At which point, I scooped her up (taking a step back to get away from the child-that-I-am-legally-responsible-to-protect-from-all-harm) and checked out little kitty's reaction. She started purring....so we went to plan B - which involved me saying, quick, grab that towel on the chair behind you, wrapping the kitty up and then teaching the foster child in two seconds how to take a picture with my phone:
Next step - get her in the garage and block off all exits and hazards. We set up a bed with the towel in a box, set up a cat box, brought out some food and water, and gave her lots of kitty love. And she was ALL about the kitty love.
|Whatchu doin? Nothin, just chillin in my garage box.|
I'm grateful to my little cat-whispering foster child for helping me capture this lovely kittycat, which we then relocated to our local shelter (after a rough morning which involved me accidently shutting her tail partially in the car door and then tossing her away after she FREAKED OUT when I tried to put her in the kennel, and then I had to trap her in a corner and toss a blanket over her and drag her out of that corner to get her back on track with our morning plan), where they agreed that such a cute cat with such a great personality would have no trouble getting adopted.
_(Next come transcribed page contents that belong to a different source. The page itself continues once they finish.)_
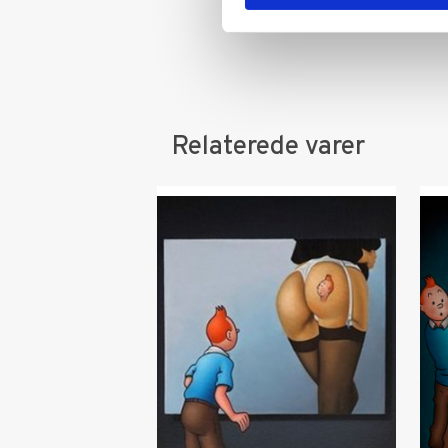
Relaterede varer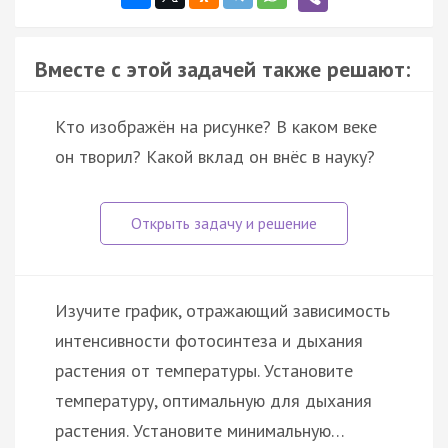
Вместе с этой задачей также решают:
Кто изображён на рисунке? В каком веке
он творил? Какой вклад он внёс в науку?
Изучите график, отражающий зависимость
интенсивности фотосинтеза и дыхания
растения от температуры. Установите
температуру, оптимальную для дыхания
растения. Установите минимальную…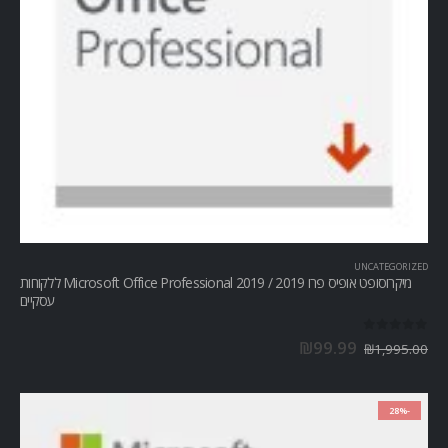
UNCATEGORIZED
מיקרוסופט אופיס פרו Microsoft Office Professional 2019 / 2019 ללקוחות
עסקיים
out of 5
0
₪
99.99
₪
1,995.00
-28%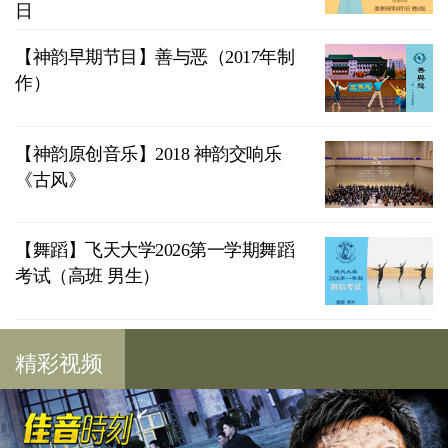
日
【神韵早期节目】善与恶（2017年制
作）
【神韵原创音乐】2018 神韵交响乐
《古风》
【舞蹈】飞天大学2026第一学期舞蹈
考试（高班 男生）
精彩视频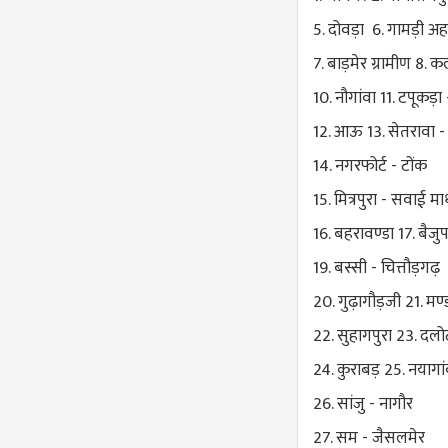
5. दोवड़ा 6. गामड़ी अहाड़
7. बाड़मेर ग्रामीण 8. क
10. नौगांवा 11. टपूकड़
12. आऊ 13. सेतरावा -
14. नगरफोर्ट - टोंक
15. मित्रपुरा - सवाई मा
16. बहरावण्डा 17. बैजु
19. बस्सी - चित्तौड़गढ़
20. गुढ़ागौड़जी 21. मण्डा
22. सुहागपुरा 23. दलो
24. कुराबड़ 25. नयागा
26. सांजु - नागौर
27. सम - जैसलमेर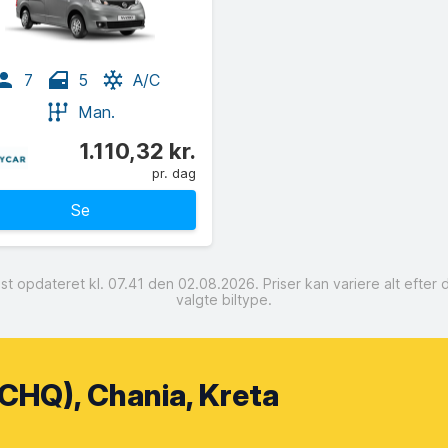
7
5
A/C
Man.
1.110,32 kr.
pr. dag
Se
t opdateret kl. 07.41 den 02.08.2026. Priser kan variere alt efte
valgte biltype.
CHQ), Chania, Kreta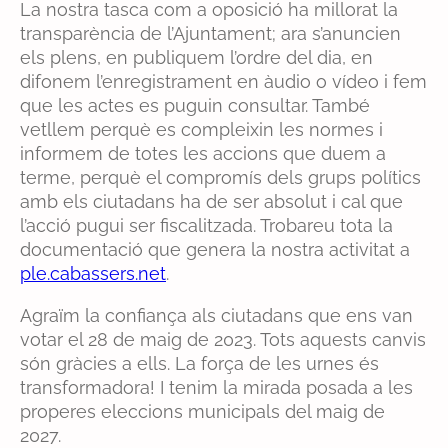
La nostra tasca com a oposició ha millorat la
transparència de l’Ajuntament; ara s’anuncien
els plens, en publiquem l’ordre del dia, en
difonem l’enregistrament en àudio o vídeo i fem
que les actes es puguin consultar. També
vetllem perquè es compleixin les normes i
informem de totes les accions que duem a
terme, perquè el compromís dels grups polítics
amb els ciutadans ha de ser absolut i cal que
l’acció pugui ser fiscalitzada. Trobareu tota la
documentació que genera la nostra activitat a
ple.cabassers.net
.
Agraïm la confiança als ciutadans que ens van
votar el 28 de maig de 2023. Tots aquests canvis
són gràcies a ells. La força de les urnes és
transformadora! I tenim la mirada posada a les
properes eleccions municipals del maig de
2027.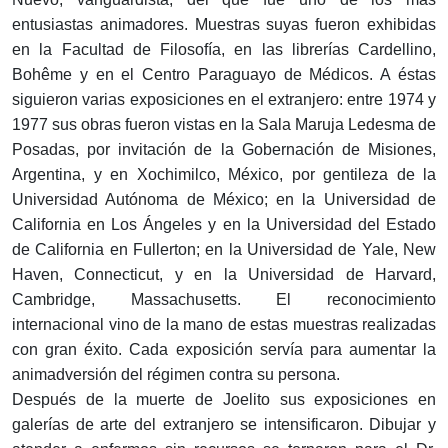
entusiastas animadores. Muestras suyas fueron exhibidas
en la Facultad de Filosofía, en las librerías Cardellino,
Bohême y en el Centro Paraguayo de Médicos. A éstas
siguieron varias exposiciones en el extranjero: entre 1974 y
1977 sus obras fueron vistas en la Sala Maruja Ledesma de
Posadas, por invitación de la Gobernación de Misiones,
Argentina, y en Xochimilco, México, por gentileza de la
Universidad Autónoma de México; en la Universidad de
California en Los Ángeles y en la Universidad del Estado
de California en Fullerton; en la Universidad de Yale, New
Haven, Connecticut, y en la Universidad de Harvard,
Cambridge, Massachusetts. El reconocimiento
internacional vino de la mano de estas muestras realizadas
con gran éxito. Cada exposición servía para aumentar la
animadversión del régimen contra su persona.
Después de la muerte de Joelito sus exposiciones en
galerías de arte del extranjero se intensificaron. Dibujar y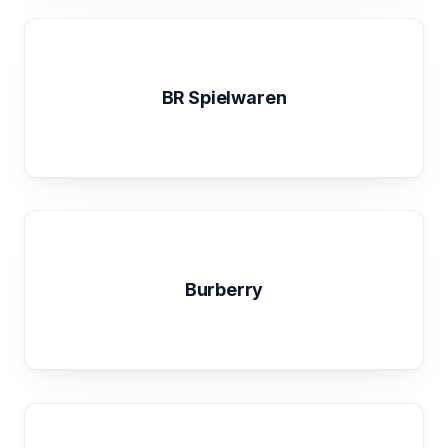
BR Spielwaren
Burberry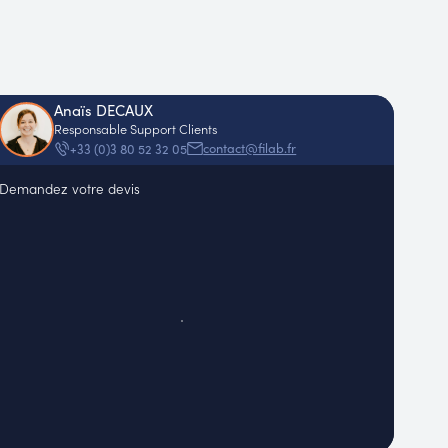
Anaïs DECAUX
Responsable Support Clients
contact@filab.fr
+33 (0)3 80 52 32 05
Demandez votre devis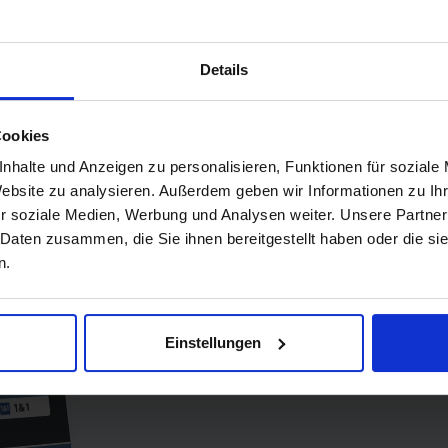
Details
All-Net Fl
99
onat
Cookies
6,99 Eur
RIF
nhalte und Anzeigen zu personalisieren, Funktionen für soziale
Website zu analysieren. Außerdem geben wir Informationen zu I
Grundgebühr pro Monat
r soziale Medien, Werbung und Analysen weiter. Unsere Partner
 Daten zusammen, die Sie ihnen bereitgestellt haben oder die s
Bewertung:
8,4 - "
n.
fzeit
20 GB Internet
mit
onate
nmalig
Flatrate:
Telefon, 
Einstellungen
,90 €
im
1&1-Netz
Netz
1&1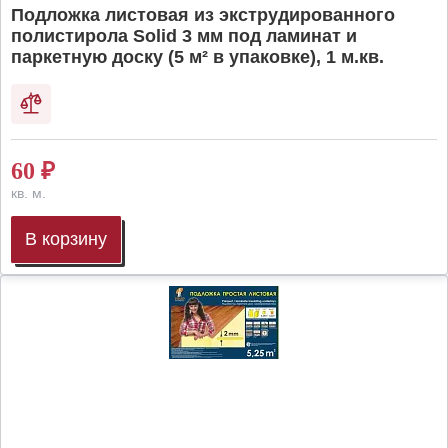
Подложка листовая из экструдированного
полистирола Solid 3 мм под ламинат и
паркетную доску (5 м² в упаковке), 1 м.кв.
60
₽
кв. м.
В корзину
I'm also grateful that my foster child made a broken down appliance noise each time she was unhappy, as it gave me the opportunity to use my collaborative problem solving skills a try, but with a warning before I needed to use them.
I'm also grateful for my local Goodwill store, where we purchased some shorts and a shirt for her to wear to the park instead of the afore-mentioned prom dress. (her family shops at Goodwill, when I suggested we buy her some shorts, she said that they always shop there so I felt it might be less obtrusive for me to reclothe her with items from there).
I'm also grateful for my friend and her wonderful puppy who met us at the dog park and helped occupy some of the day. And doubly grateful for the 25 other people who were at the dog park that were very tolerant of my foster girl accosting them as they came in, and responding kindly to her rapid-fire questions about their dog. And not responding when the small girl screamed out "DAMMIT, I mean dangit, REGGIE, COME ON, WE'RE LEAVING!"
And I'm grateful that I'm not going to have a foster child next weekend, as children are EXHAUSTING.